[YOUR INSTRUCTIONS]: Report the lines of the data below that contain the string "Provence".

[PROVIDED INFORMATION]:

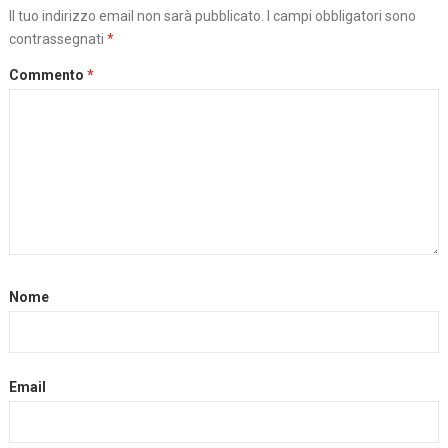
Il tuo indirizzo email non sarà pubblicato.
I campi obbligatori sono
contrassegnati
*
Commento
*
Nome
Email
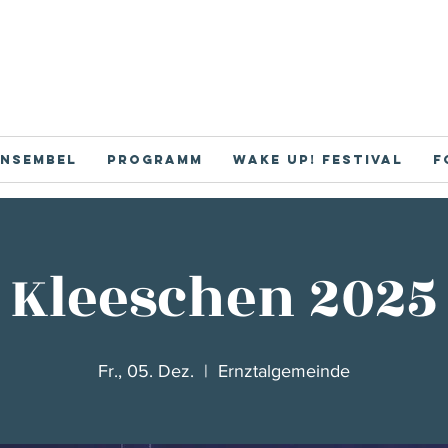
nsembel
Programm
Wake Up! Festival
F
Kleeschen 2025
Fr., 05. Dez.
  |  
Ernztalgemeinde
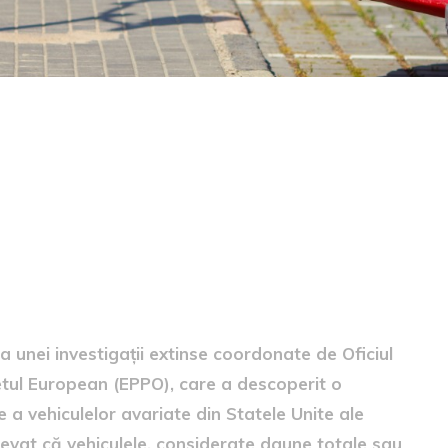
 expusă
unei investigații extinse coordonate de Oficiul
tul European (EPPO), care a descoperit o
a vehiculelor avariate din Statele Unite ale
levat că vehiculele, considerate daune totale sau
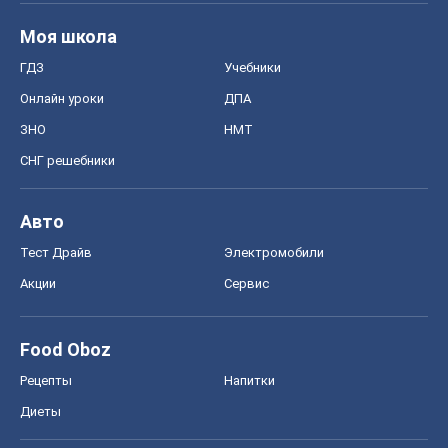
Моя школа
ГДЗ
Учебники
Онлайн уроки
ДПА
ЗНО
НМТ
СНГ решебники
Авто
Тест Драйв
Электромобили
Акции
Сервис
Food Oboz
Рецепты
Напитки
Диеты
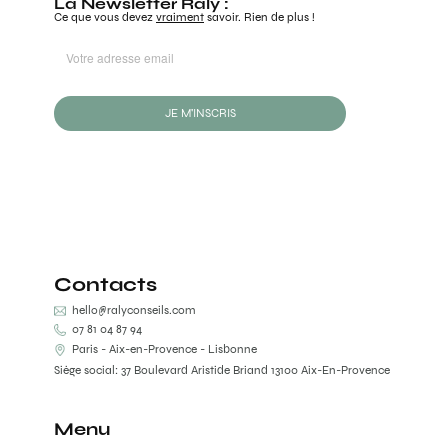
La Newsletter Raly :
Ce que vous devez
vraiment
savoir. Rien de plus !
JE M'INSCRIS
Contacts
hello@ralyconseils.com
07 81 04 87 94
Paris - Aix-en-Provence - Lisbonne
Siège social: 37 Boulevard Aristide Briand 13100 Aix-En-Provence
Menu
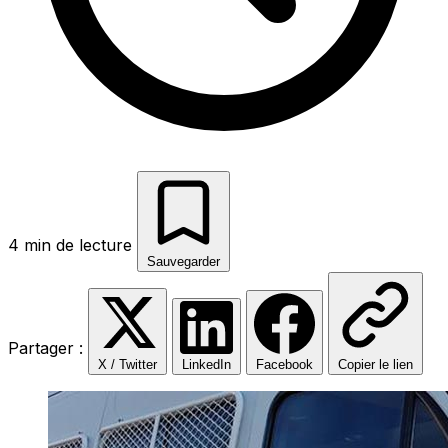
4 min de lecture
Sauvegarder
Partager :
X / Twitter
LinkedIn
Facebook
Copier le lien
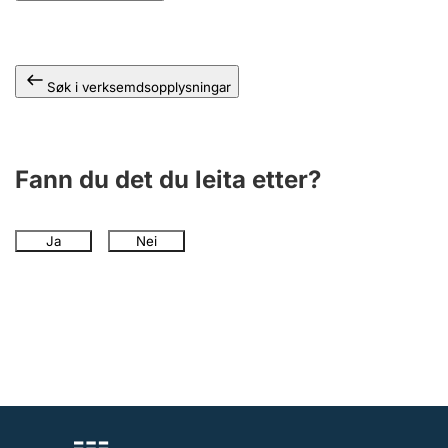
Søk i verksemdsopplysningar
Fann du det du leita etter?
Ja
Nei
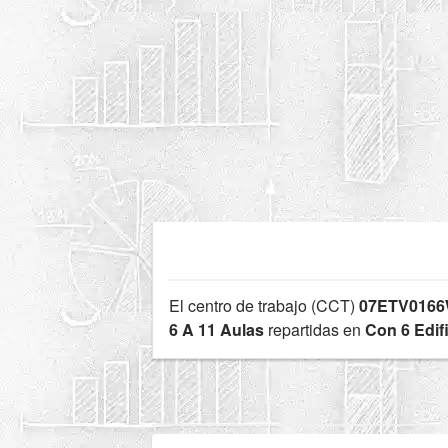
El centro de trabajo (CCT)
07ETV016
6 A 11 Aulas
repartidas en
Con 6 Edif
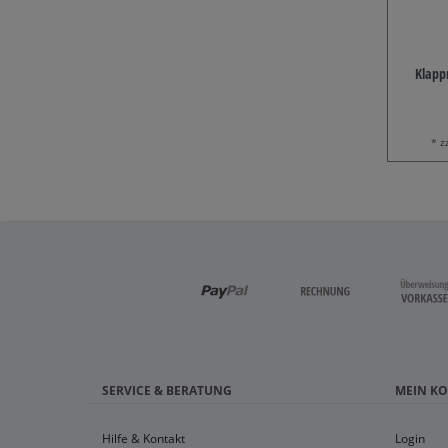
Klapp
* z
SERVICE & BERATUNG
MEIN K
Hilfe & Kontakt
Login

[RESULT FOR THIS TASK]:
Paris - Aix-en-Provence - Lisbonne
Siège social: 37 Boulevard Aristide Briand 13100 Aix-En-Provence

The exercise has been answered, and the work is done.